■ **Your task**
Only lines that contain the word "panel" are to be returned from the data below.

■ **Data in this exercise**
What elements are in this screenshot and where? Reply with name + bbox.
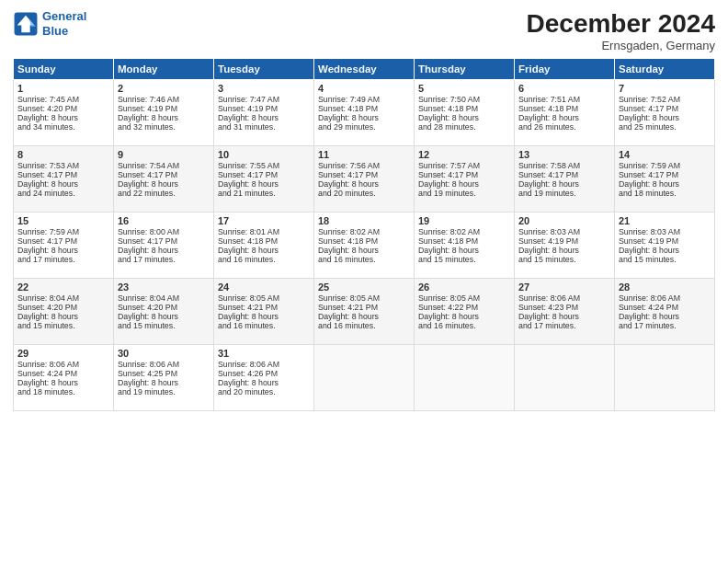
day-info: Sunrise: 7:58 AM [518,161,610,170]
day-info: Daylight: 8 hours [318,113,410,122]
day-number: 5 [418,83,510,94]
day-number: 23 [118,282,210,293]
day-number: 11 [318,149,410,160]
day-info: Sunset: 4:17 PM [218,170,310,179]
calendar-cell: 1Sunrise: 7:45 AMSunset: 4:20 PMDaylight… [14,80,114,146]
day-info: Daylight: 8 hours [17,246,109,255]
day-info: Sunrise: 8:04 AM [118,293,210,303]
day-info: Sunset: 4:24 PM [17,369,109,378]
day-info: Sunset: 4:18 PM [418,236,510,246]
day-info: Daylight: 8 hours [518,113,610,122]
day-info: and 29 minutes. [318,122,410,132]
day-number: 14 [619,149,711,160]
calendar-cell: 30Sunrise: 8:06 AMSunset: 4:25 PMDayligh… [114,345,214,411]
col-header-sunday: Sunday [14,59,114,80]
day-info: Sunset: 4:25 PM [118,369,210,378]
day-info: Daylight: 8 hours [17,312,109,321]
day-info: Daylight: 8 hours [619,113,711,122]
calendar-cell: 25Sunrise: 8:05 AMSunset: 4:21 PMDayligh… [314,279,415,345]
day-info: Sunrise: 8:04 AM [17,293,109,303]
day-info: Sunset: 4:17 PM [619,170,711,179]
calendar-cell: 19Sunrise: 8:02 AMSunset: 4:18 PMDayligh… [415,213,515,279]
day-info: and 26 minutes. [518,122,610,132]
day-info: and 32 minutes. [118,122,210,132]
day-info: Sunset: 4:26 PM [218,369,310,378]
day-info: Sunset: 4:18 PM [218,236,310,246]
day-info: Sunset: 4:24 PM [619,303,711,312]
calendar-cell: 26Sunrise: 8:05 AMSunset: 4:22 PMDayligh… [415,279,515,345]
day-info: Daylight: 8 hours [17,113,109,122]
day-info: Daylight: 8 hours [418,179,510,189]
day-info: Sunrise: 7:55 AM [218,161,310,170]
day-info: Sunset: 4:21 PM [318,303,410,312]
calendar-cell: 23Sunrise: 8:04 AMSunset: 4:20 PMDayligh… [114,279,214,345]
day-info: Daylight: 8 hours [518,312,610,321]
week-row-2: 8Sunrise: 7:53 AMSunset: 4:17 PMDaylight… [14,146,715,213]
day-info: Sunset: 4:20 PM [17,303,109,312]
day-info: Daylight: 8 hours [218,113,310,122]
calendar-cell: 9Sunrise: 7:54 AMSunset: 4:17 PMDaylight… [114,146,214,213]
day-info: and 28 minutes. [418,122,510,132]
calendar-cell: 17Sunrise: 8:01 AMSunset: 4:18 PMDayligh… [214,213,314,279]
day-info: and 17 minutes. [17,255,109,264]
day-info: Sunrise: 8:06 AM [17,360,109,369]
week-row-1: 1Sunrise: 7:45 AMSunset: 4:20 PMDaylight… [14,80,715,146]
logo-text: General Blue [42,9,86,38]
day-info: Sunrise: 8:06 AM [619,293,711,303]
day-number: 27 [518,282,610,293]
day-info: Daylight: 8 hours [118,179,210,189]
day-info: Sunrise: 8:01 AM [218,227,310,236]
day-number: 26 [418,282,510,293]
calendar-cell: 18Sunrise: 8:02 AMSunset: 4:18 PMDayligh… [314,213,415,279]
day-info: Sunset: 4:17 PM [118,170,210,179]
day-info: Daylight: 8 hours [218,312,310,321]
col-header-monday: Monday [114,59,214,80]
calendar-cell: 2Sunrise: 7:46 AMSunset: 4:19 PMDaylight… [114,80,214,146]
day-info: and 16 minutes. [418,321,510,330]
day-info: Sunset: 4:19 PM [218,104,310,113]
day-number: 30 [118,348,210,359]
calendar-cell: 12Sunrise: 7:57 AMSunset: 4:17 PMDayligh… [415,146,515,213]
day-info: Daylight: 8 hours [418,246,510,255]
day-info: and 15 minutes. [118,321,210,330]
calendar-cell: 7Sunrise: 7:52 AMSunset: 4:17 PMDaylight… [615,80,715,146]
day-number: 31 [218,348,310,359]
day-info: Daylight: 8 hours [218,246,310,255]
day-info: Sunset: 4:20 PM [118,303,210,312]
day-info: and 16 minutes. [218,255,310,264]
logo-icon [13,11,39,37]
calendar-cell [415,345,515,411]
day-number: 3 [218,83,310,94]
calendar-cell [314,345,415,411]
day-info: Sunset: 4:19 PM [518,236,610,246]
day-info: Sunset: 4:17 PM [318,170,410,179]
day-info: Sunset: 4:18 PM [418,104,510,113]
day-number: 24 [218,282,310,293]
day-info: Sunset: 4:21 PM [218,303,310,312]
day-info: Sunrise: 7:57 AM [418,161,510,170]
day-info: and 20 minutes. [218,387,310,396]
day-info: and 19 minutes. [118,387,210,396]
day-info: and 17 minutes. [518,321,610,330]
week-row-4: 22Sunrise: 8:04 AMSunset: 4:20 PMDayligh… [14,279,715,345]
calendar-cell: 10Sunrise: 7:55 AMSunset: 4:17 PMDayligh… [214,146,314,213]
day-info: and 22 minutes. [118,189,210,198]
calendar-cell: 27Sunrise: 8:06 AMSunset: 4:23 PMDayligh… [515,279,615,345]
day-info: and 15 minutes. [17,321,109,330]
day-info: Sunrise: 7:51 AM [518,95,610,104]
week-row-5: 29Sunrise: 8:06 AMSunset: 4:24 PMDayligh… [14,345,715,411]
day-info: Sunset: 4:17 PM [17,236,109,246]
day-info: Sunset: 4:23 PM [518,303,610,312]
location: Ernsgaden, Germany [527,39,715,52]
day-info: Sunrise: 7:45 AM [17,95,109,104]
day-number: 29 [17,348,109,359]
calendar-cell: 4Sunrise: 7:49 AMSunset: 4:18 PMDaylight… [314,80,415,146]
day-info: and 18 minutes. [17,387,109,396]
col-header-saturday: Saturday [615,59,715,80]
day-info: and 16 minutes. [318,255,410,264]
calendar-cell: 31Sunrise: 8:06 AMSunset: 4:26 PMDayligh… [214,345,314,411]
day-info: Sunset: 4:17 PM [619,104,711,113]
day-info: and 16 minutes. [318,321,410,330]
day-info: and 19 minutes. [518,189,610,198]
day-info: Sunrise: 8:02 AM [418,227,510,236]
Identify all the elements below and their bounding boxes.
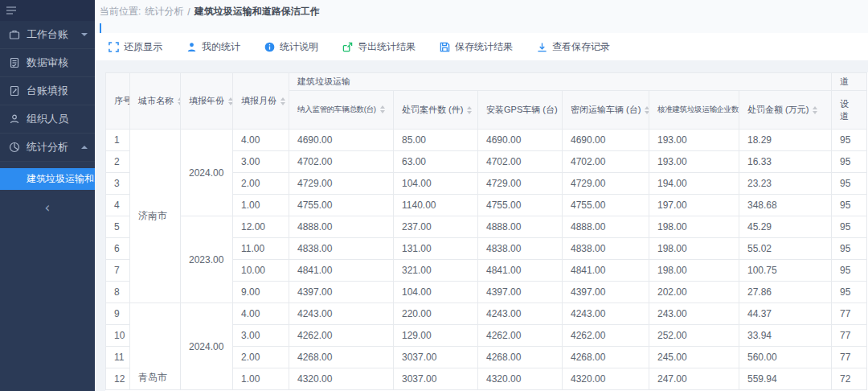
cell-month: 3.00 <box>233 151 289 173</box>
cell-sealed-vehicles: 4243.00 <box>563 303 649 325</box>
cell-month: 9.00 <box>233 282 289 303</box>
col-header-index: 序号 <box>106 73 130 130</box>
sidebar-item-label: 组织人员 <box>27 112 68 126</box>
col-header-sealed-vehicles[interactable]: 密闭运输车辆 (台) <box>563 91 649 130</box>
col-header-month[interactable]: 填报月份 <box>233 73 289 130</box>
breadcrumb: 当前位置: 统计分析 / 建筑垃圾运输和道路保洁工作 <box>100 5 868 19</box>
cell-sealed-vehicles: 4320.00 <box>563 368 649 390</box>
toolbar-button-label: 保存统计结果 <box>455 40 513 54</box>
col-header-year[interactable]: 填报年份 <box>181 73 233 130</box>
briefcase-icon <box>9 29 20 40</box>
cell-index: 4 <box>106 195 130 216</box>
view-saved-records-button[interactable]: 查看保存记录 <box>537 40 610 54</box>
sidebar-item-data-audit[interactable]: 数据审核 <box>0 49 95 77</box>
group-header-clipped: 道 <box>832 73 867 91</box>
cell-clipped-value: 95 <box>832 130 867 151</box>
col-header-gps-vehicles[interactable]: 安装GPS车辆 (台) <box>478 91 563 130</box>
sidebar-collapse-button[interactable]: ‹ <box>0 201 95 215</box>
cell-gps-vehicles: 4243.00 <box>478 303 563 325</box>
sort-icon <box>813 106 817 114</box>
cell-index: 5 <box>106 216 130 238</box>
cell-penalty-amount: 16.33 <box>739 151 832 173</box>
cell-supervised-vehicles: 4702.00 <box>289 151 394 173</box>
cell-gps-vehicles: 4262.00 <box>478 325 563 347</box>
menu-lines-icon[interactable] <box>6 6 17 15</box>
cell-approved-enterprises: 245.00 <box>649 347 739 368</box>
cell-clipped-value: 72 <box>832 368 867 390</box>
column-header-label: 填报年份 <box>189 96 224 105</box>
breadcrumb-location-label: 当前位置: <box>100 5 141 19</box>
save-icon <box>440 42 450 52</box>
main-content: 当前位置: 统计分析 / 建筑垃圾运输和道路保洁工作 还原显示 我的统计 统计说… <box>95 0 868 391</box>
cell-sealed-vehicles: 4841.00 <box>563 260 649 282</box>
cell-approved-enterprises: 252.00 <box>649 325 739 347</box>
sort-icon <box>467 106 472 114</box>
cell-index: 7 <box>106 260 130 282</box>
cell-supervised-vehicles: 4729.00 <box>289 173 394 195</box>
info-circle-icon <box>264 42 275 52</box>
col-header-clipped: 设道 <box>832 91 867 130</box>
audit-doc-icon <box>9 57 20 68</box>
cell-month: 4.00 <box>233 303 289 325</box>
cell-supervised-vehicles: 4838.00 <box>289 238 394 260</box>
statistics-help-button[interactable]: 统计说明 <box>264 40 318 54</box>
cell-sealed-vehicles: 4838.00 <box>563 238 649 260</box>
sidebar-item-stat-analysis[interactable]: 统计分析 <box>0 134 95 162</box>
chevron-up-icon <box>81 146 88 149</box>
cell-approved-enterprises: 193.00 <box>649 151 739 173</box>
statistics-table-card: 序号城市名称填报年份填报月份建筑垃圾运输道纳入监管的车辆总数(台)处罚案件数 (… <box>105 72 868 391</box>
sidebar-subitem-label: 建筑垃圾运输和... <box>27 172 95 186</box>
cell-approved-enterprises: 198.00 <box>649 238 739 260</box>
sidebar-item-work-ledger[interactable]: 工作台账 <box>0 21 95 49</box>
toolbar-button-label: 统计说明 <box>280 40 318 54</box>
cell-year: 2023.00 <box>181 216 233 303</box>
cell-approved-enterprises: 193.00 <box>649 130 739 151</box>
cell-supervised-vehicles: 4397.00 <box>289 282 394 303</box>
cell-approved-enterprises: 198.00 <box>649 260 739 282</box>
cell-gps-vehicles: 4397.00 <box>478 282 563 303</box>
cell-month: 3.00 <box>233 325 289 347</box>
cell-penalty-cases: 104.00 <box>394 282 478 303</box>
cell-penalty-amount: 100.75 <box>739 260 832 282</box>
cell-clipped-value: 77 <box>832 303 867 325</box>
restore-view-button[interactable]: 还原显示 <box>108 40 162 54</box>
breadcrumb-separator: / <box>187 6 190 18</box>
sort-icon <box>280 97 285 105</box>
my-statistics-button[interactable]: 我的统计 <box>186 40 240 54</box>
cell-penalty-amount: 559.94 <box>739 368 832 390</box>
cell-sealed-vehicles: 4690.00 <box>563 130 649 151</box>
cell-year: 2024.00 <box>181 303 233 390</box>
cell-sealed-vehicles: 4729.00 <box>563 173 649 195</box>
sidebar-item-org-personnel[interactable]: 组织人员 <box>0 105 95 134</box>
pie-chart-icon <box>9 142 20 153</box>
toolbar-button-label: 还原显示 <box>124 40 162 54</box>
col-header-city[interactable]: 城市名称 <box>130 73 181 130</box>
cell-index: 8 <box>106 282 130 303</box>
col-header-penalty-amount[interactable]: 处罚金额 (万元) <box>739 91 832 130</box>
cell-month: 1.00 <box>233 368 289 390</box>
cell-penalty-cases: 129.00 <box>394 325 478 347</box>
cell-penalty-amount: 45.29 <box>739 216 832 238</box>
cell-clipped-value: 77 <box>832 325 867 347</box>
cell-index: 6 <box>106 238 130 260</box>
cell-index: 1 <box>106 130 130 151</box>
col-header-penalty-cases[interactable]: 处罚案件数 (件) <box>394 91 478 130</box>
cell-month: 1.00 <box>233 195 289 216</box>
cell-supervised-vehicles: 4320.00 <box>289 368 394 390</box>
column-header-label: 建筑垃圾运输 <box>297 76 350 86</box>
sidebar-subitem-construction-waste[interactable]: 建筑垃圾运输和... <box>0 168 95 190</box>
sort-icon <box>178 97 181 105</box>
export-results-button[interactable]: 导出统计结果 <box>342 40 416 54</box>
cell-supervised-vehicles: 4755.00 <box>289 195 394 216</box>
column-header-label: 核准建筑垃圾运输企业数(家) <box>657 105 739 113</box>
toolbar-button-label: 我的统计 <box>202 40 240 54</box>
table-row: 52023.0012.004888.00237.004888.004888.00… <box>106 216 867 238</box>
save-results-button[interactable]: 保存统计结果 <box>440 40 513 54</box>
table-row: 1济南市2024.004.004690.0085.004690.004690.0… <box>106 130 867 151</box>
sidebar-item-ledger-fill[interactable]: 台账填报 <box>0 77 95 105</box>
sort-icon <box>380 105 385 113</box>
cell-supervised-vehicles: 4243.00 <box>289 303 394 325</box>
col-header-approved-enterprises[interactable]: 核准建筑垃圾运输企业数(家) <box>649 91 739 130</box>
cell-gps-vehicles: 4755.00 <box>478 195 563 216</box>
col-header-supervised-vehicles[interactable]: 纳入监管的车辆总数(台) <box>289 91 394 130</box>
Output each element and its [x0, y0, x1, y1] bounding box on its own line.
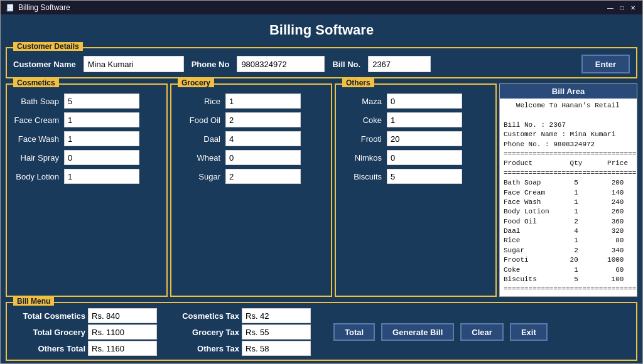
nimkos-input[interactable]: [387, 150, 462, 165]
others-tax-label: Others Tax: [167, 344, 239, 353]
face-wash-row: Face Wash: [12, 131, 161, 146]
bill-menu-label: Bill Menu: [13, 297, 54, 306]
cosmetics-panel: Cosmetics Bath Soap Face Cream Face Wash: [6, 83, 168, 297]
hair-spray-label: Hair Spray: [12, 153, 59, 163]
daal-input[interactable]: [225, 131, 301, 146]
cosmetics-label: Cosmetics: [13, 78, 59, 87]
others-tax-input[interactable]: [242, 341, 311, 356]
body-lotion-label: Body Lotion: [12, 172, 59, 181]
main-content: Billing Software Customer Details Custom…: [1, 14, 642, 363]
frooti-row: Frooti: [341, 131, 490, 146]
phone-input[interactable]: [237, 56, 325, 72]
others-total-label: Others Total: [13, 344, 85, 353]
nimkos-row: Nimkos: [341, 150, 490, 165]
face-wash-label: Face Wash: [12, 134, 59, 144]
grocery-label: Grocery: [178, 78, 214, 87]
app-icon: 🧾: [6, 4, 14, 12]
frooti-input[interactable]: [387, 131, 462, 146]
enter-button[interactable]: Enter: [581, 55, 630, 73]
grocery-tax-input[interactable]: [242, 324, 311, 340]
total-cosmetics-label: Total Cosmetics: [13, 311, 85, 321]
minimize-button[interactable]: —: [606, 3, 615, 12]
grocery-panel: Grocery Rice Food Oil Daal: [170, 83, 332, 297]
window-controls: — □ ✕: [606, 3, 637, 12]
biscuits-row: Biscuits: [341, 169, 490, 184]
bill-text: Welcome To Hanan's Retail Bill No. : 236…: [504, 101, 633, 294]
clear-button[interactable]: Clear: [460, 323, 504, 341]
close-button[interactable]: ✕: [629, 3, 637, 12]
maza-row: Maza: [341, 94, 490, 109]
middle-section: Cosmetics Bath Soap Face Cream Face Wash: [6, 83, 637, 297]
total-cosmetics-input[interactable]: [88, 308, 157, 323]
face-cream-label: Face Cream: [12, 115, 59, 125]
maximize-button[interactable]: □: [617, 3, 626, 12]
generate-bill-button[interactable]: Generate Bill: [381, 323, 454, 341]
sugar-row: Sugar: [176, 169, 326, 184]
daal-label: Daal: [176, 134, 220, 144]
hair-spray-input[interactable]: [64, 150, 139, 165]
customer-row: Customer Name Phone No Bill No. Enter: [13, 52, 630, 73]
coke-label: Coke: [341, 115, 382, 125]
bill-area-content[interactable]: Welcome To Hanan's Retail Bill No. : 236…: [500, 99, 637, 296]
others-total-input[interactable]: [88, 341, 157, 356]
customer-name-label: Customer Name: [13, 60, 76, 69]
biscuits-input[interactable]: [387, 169, 462, 184]
food-oil-row: Food Oil: [176, 112, 326, 127]
rice-row: Rice: [176, 94, 326, 109]
cosmetics-tax-input[interactable]: [242, 308, 311, 323]
app-title: Billing Software: [1, 22, 642, 38]
bill-no-label: Bill No.: [332, 60, 360, 69]
title-bar: 🧾 Billing Software — □ ✕: [1, 1, 642, 14]
bill-no-input[interactable]: [368, 56, 431, 72]
maza-label: Maza: [341, 97, 382, 106]
daal-row: Daal: [176, 131, 326, 146]
cosmetics-tax-label: Cosmetics Tax: [167, 311, 239, 321]
total-grocery-label: Total Grocery: [13, 328, 85, 337]
customer-section: Customer Details Customer Name Phone No …: [6, 47, 637, 78]
face-wash-input[interactable]: [64, 131, 139, 146]
rice-input[interactable]: [225, 94, 301, 109]
wheat-row: Wheat: [176, 150, 326, 165]
bill-area-header: Bill Area: [500, 84, 637, 99]
maza-input[interactable]: [387, 94, 462, 109]
sugar-label: Sugar: [176, 172, 220, 181]
exit-button[interactable]: Exit: [510, 323, 548, 341]
body-lotion-row: Body Lotion: [12, 169, 161, 184]
face-cream-row: Face Cream: [12, 112, 161, 127]
body-lotion-input[interactable]: [64, 169, 139, 184]
sugar-input[interactable]: [225, 169, 301, 184]
food-oil-label: Food Oil: [176, 115, 220, 125]
frooti-label: Frooti: [341, 134, 382, 144]
food-oil-input[interactable]: [225, 112, 301, 127]
rice-label: Rice: [176, 97, 220, 106]
bill-menu-section: Bill Menu Total Cosmetics Total Grocery …: [6, 302, 637, 361]
bath-soap-label: Bath Soap: [12, 97, 59, 106]
wheat-label: Wheat: [176, 153, 220, 163]
bath-soap-row: Bath Soap: [12, 94, 161, 109]
app-window: 🧾 Billing Software — □ ✕ Billing Softwar…: [0, 0, 643, 364]
window-title: Billing Software: [18, 3, 606, 12]
grocery-tax-label: Grocery Tax: [167, 328, 239, 337]
biscuits-label: Biscuits: [341, 172, 382, 181]
coke-input[interactable]: [387, 112, 462, 127]
bath-soap-input[interactable]: [64, 94, 139, 109]
face-cream-input[interactable]: [64, 112, 139, 127]
hair-spray-row: Hair Spray: [12, 150, 161, 165]
coke-row: Coke: [341, 112, 490, 127]
customer-section-label: Customer Details: [13, 42, 83, 51]
customer-name-input[interactable]: [84, 56, 184, 72]
bill-area-panel: Bill Area Welcome To Hanan's Retail Bill…: [499, 83, 637, 297]
app-header: Billing Software: [1, 14, 642, 45]
total-grocery-input[interactable]: [88, 324, 157, 340]
total-button[interactable]: Total: [333, 323, 375, 341]
others-panel: Others Maza Coke Frooti Nim: [335, 83, 497, 297]
wheat-input[interactable]: [225, 150, 301, 165]
phone-label: Phone No: [192, 60, 230, 69]
nimkos-label: Nimkos: [341, 153, 382, 163]
others-label: Others: [342, 78, 374, 87]
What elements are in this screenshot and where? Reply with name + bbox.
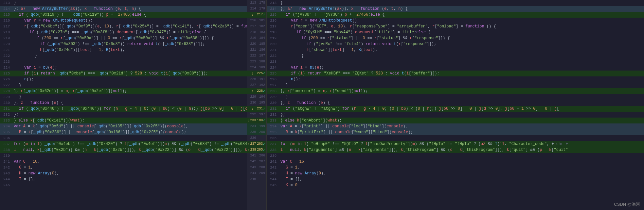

■ **Answer section**
cosmetics-panel: Cosmetics Bath Soap Face Cream Face Wash: [6, 83, 168, 297]
grocery-panel: Grocery Rice Food Oil Daal: [170, 83, 332, 297]
bill-area-panel: Bill Area Welcome To Hanan's Retail Bill…: [499, 83, 637, 297]
others-panel: Others Maza Coke Frooti Nim: [335, 83, 497, 297]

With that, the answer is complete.